_LISTED RECORDS_
____________________

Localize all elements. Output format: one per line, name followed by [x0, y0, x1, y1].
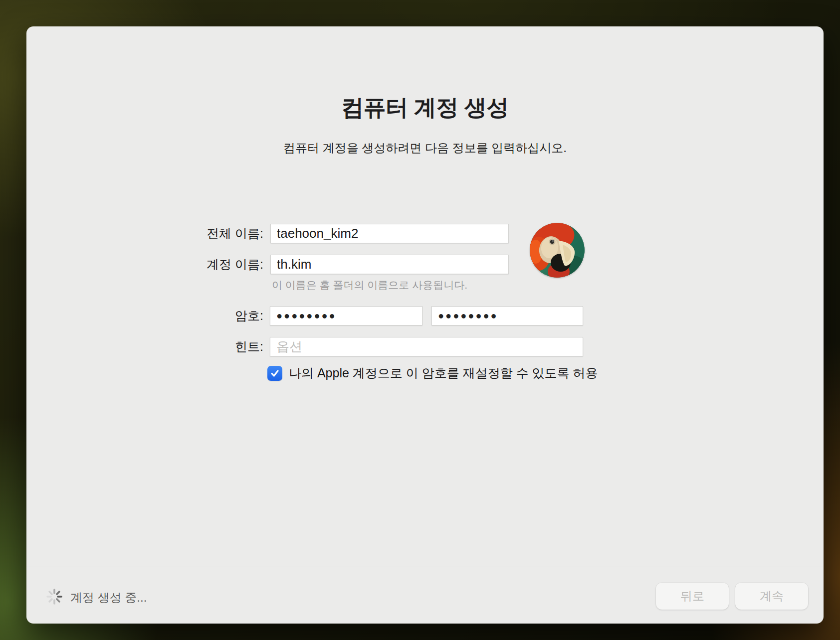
- check-icon: [270, 368, 280, 378]
- password-label: 암호:: [154, 306, 263, 325]
- hint-label: 힌트:: [154, 337, 263, 356]
- page-title: 컴퓨터 계정 생성: [26, 93, 824, 123]
- parrot-avatar-image: [530, 223, 585, 278]
- spinner-icon: [44, 587, 64, 607]
- status-text: 계정 생성 중...: [70, 590, 147, 606]
- footer-divider: [26, 567, 824, 567]
- setup-dialog: 컴퓨터 계정 생성 컴퓨터 계정을 생성하려면 다음 정보를 입력하십시오. 전…: [26, 26, 824, 624]
- account-name-label: 계정 이름:: [154, 255, 263, 274]
- continue-button[interactable]: 계속: [735, 583, 808, 610]
- apple-reset-label[interactable]: 나의 Apple 계정으로 이 암호를 재설정할 수 있도록 허용: [289, 365, 598, 381]
- apple-reset-row: 나의 Apple 계정으로 이 암호를 재설정할 수 있도록 허용: [267, 365, 598, 381]
- full-name-input[interactable]: [270, 224, 509, 243]
- back-button[interactable]: 뒤로: [656, 583, 729, 610]
- account-avatar[interactable]: [530, 223, 585, 278]
- account-name-input[interactable]: [270, 255, 509, 274]
- page-subtitle: 컴퓨터 계정을 생성하려면 다음 정보를 입력하십시오.: [26, 140, 824, 156]
- full-name-label: 전체 이름:: [154, 224, 263, 243]
- password-input[interactable]: [270, 306, 422, 325]
- password-verify-input[interactable]: [431, 306, 583, 325]
- hint-input[interactable]: [270, 337, 583, 356]
- account-name-helper: 이 이름은 홈 폴더의 이름으로 사용됩니다.: [272, 278, 467, 292]
- apple-reset-checkbox[interactable]: [267, 366, 282, 381]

____________________

_WORK TO BE COMPLETED_
The entries are to be written out again exactly, though without any images.

_RESPONSE BOX_
Localize all elements. Output format: one per line, name followed by [x0, y0, x1, y1].
- check-icon: [270, 368, 280, 378]
- password-label: 암호:: [154, 306, 263, 325]
- hint-label: 힌트:: [154, 337, 263, 356]
- page-title: 컴퓨터 계정 생성: [26, 93, 824, 123]
- parrot-avatar-image: [530, 223, 585, 278]
- spinner-icon: [44, 587, 64, 607]
- status-text: 계정 생성 중...: [70, 590, 147, 606]
- footer-divider: [26, 567, 824, 567]
- setup-dialog: 컴퓨터 계정 생성 컴퓨터 계정을 생성하려면 다음 정보를 입력하십시오. 전…: [26, 26, 824, 624]
- account-name-label: 계정 이름:: [154, 255, 263, 274]
- continue-button[interactable]: 계속: [735, 583, 808, 610]
- apple-reset-label[interactable]: 나의 Apple 계정으로 이 암호를 재설정할 수 있도록 허용: [289, 365, 598, 381]
- apple-reset-row: 나의 Apple 계정으로 이 암호를 재설정할 수 있도록 허용: [267, 365, 598, 381]
- full-name-input[interactable]: [270, 224, 509, 243]
- back-button[interactable]: 뒤로: [656, 583, 729, 610]
- account-avatar[interactable]: [530, 223, 585, 278]
- account-name-input[interactable]: [270, 255, 509, 274]
- page-subtitle: 컴퓨터 계정을 생성하려면 다음 정보를 입력하십시오.: [26, 140, 824, 156]
- full-name-label: 전체 이름:: [154, 224, 263, 243]
- password-input[interactable]: [270, 306, 422, 325]
- password-verify-input[interactable]: [431, 306, 583, 325]
- hint-input[interactable]: [270, 337, 583, 356]
- account-name-helper: 이 이름은 홈 폴더의 이름으로 사용됩니다.: [272, 278, 467, 292]
- apple-reset-checkbox[interactable]: [267, 366, 282, 381]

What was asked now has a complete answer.